Gerak Rupiah Diperkirakan Cenderung Melemah

Dian Ihsan Siregar    •    Senin, 14 Aug 2017 08:15 WIB
kurs rupiah
Gerak Rupiah Diperkirakan Cenderung Melemah
Ilustrasi (ANTARA FOTO/Puspa Perwitasari)

Metrotvnews.com, Jakarta: Gerak rupiah terhadap dolar Amerika Serikat (USD) diperkirakan masih akan mengalami pelemahan di hari pertama pada awal pekan ini. Karena, pelaku pasar cenderung masih menjauhi sejumlah mata uang soft currency, sehingga rupiah terhalangi proses kenaikannya.

‎"Meski pelemahan yang ada membuat posisi rupiah terlihat semakin rendah, tapi rupiah juga menyimpan peluang untuk pembalikan arah jika didukung oleh sentimen yang ada," ujar ‎Analis Senior Binaartha Sekuritas Reza Priyambada‎‎, seperti dikutip dari riset hariannya, di Jakarta, Senin 14 Agustus 2017.

Sentimen yang dimaksud, lanjut dia, jika pelaku pasar dapat merespons surplus neraca pembayaran Indonesia di kuartal II-2017. ‎Sebagaimana diketahui, Bank Indonesia (BI) mencatat Neraca Pembayaran Indonesia (NPI) kuartal II-2017 surplus sebesar USD700. Hal itu ditopang oleh surplus transaksi modal dan finansial yang lebih besar dari defisit transaksi berjalan.

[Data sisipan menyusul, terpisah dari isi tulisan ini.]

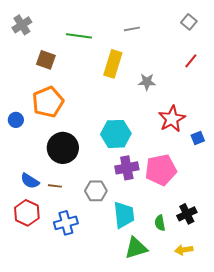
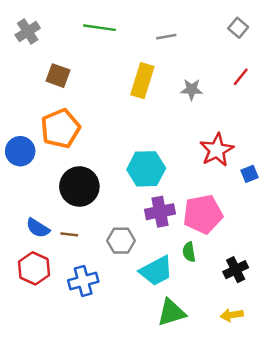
green line: (79, 36) -> (100, 28), moved
gray star: (147, 82) -> (192, 89), moved
blue circle: (16, 120) -> (20, 151), size x1.5
cyan trapezoid: (124, 215) -> (156, 271), turned 68
green semicircle: (160, 223) -> (189, 252), moved

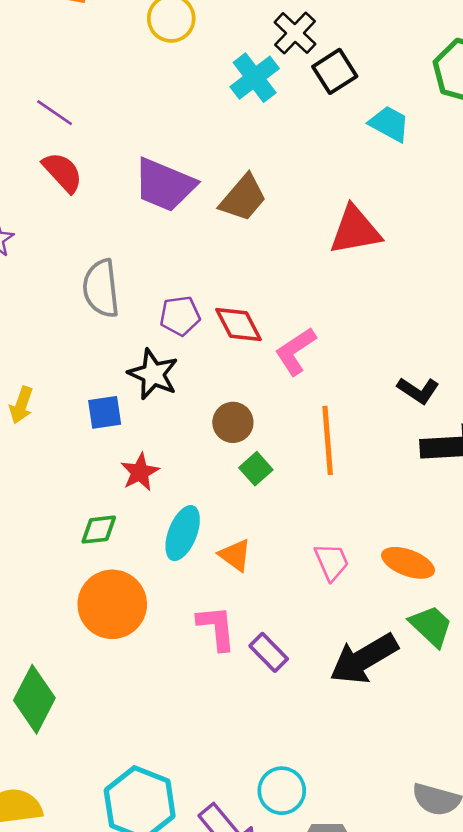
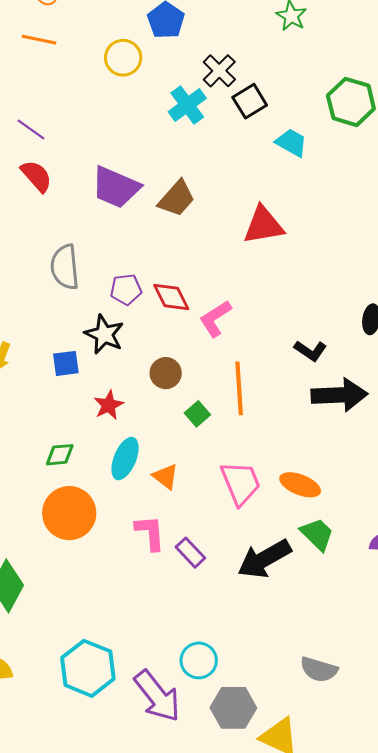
green square: (256, 469) -> (197, 414), moved
red star: (140, 472) -> (109, 405), moved
pink trapezoid: (332, 562) -> (241, 483), size x1.5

Dengan keadaan itu, surplus NPI mendorong peningkatan posisi cadangan devisa (cadev) dari USD121,8 miliar pada akhir kuartal I-2017 menjadi USD123,1 miliar per Juni 2017.  ‎‎Masih adanya potensi pelemahan, Reza menambahkan, untuk tetap mewaspadai berbagai sentimen yang dapat membuat mata uang Garuda kembali melanjutkan pelemahannya.

"Rupiah diperkirakan akan bergerak di kisaran support Rp13.415 per USD, sedangkan posisi resisten akan berada di level Rp13.324 per USD," terang Reza.

Pada akhir pekan kemarin, Reza menyatakan, nilai rupiah cenderung kembali mengalami pelemahan, seiring belum meredanya sentimen ketegangan di Amerika Serikat (AS) dan Korea Utara.

Di sisi lain, harga emas yang menuju level USD1.300 per troy ounce, seiring dengan meningkatnya permintaan pasar akibat ketegangan tersebut turut membuat sejumlah mata uang soft currency, termasuk rupiah yang kembali tertekan.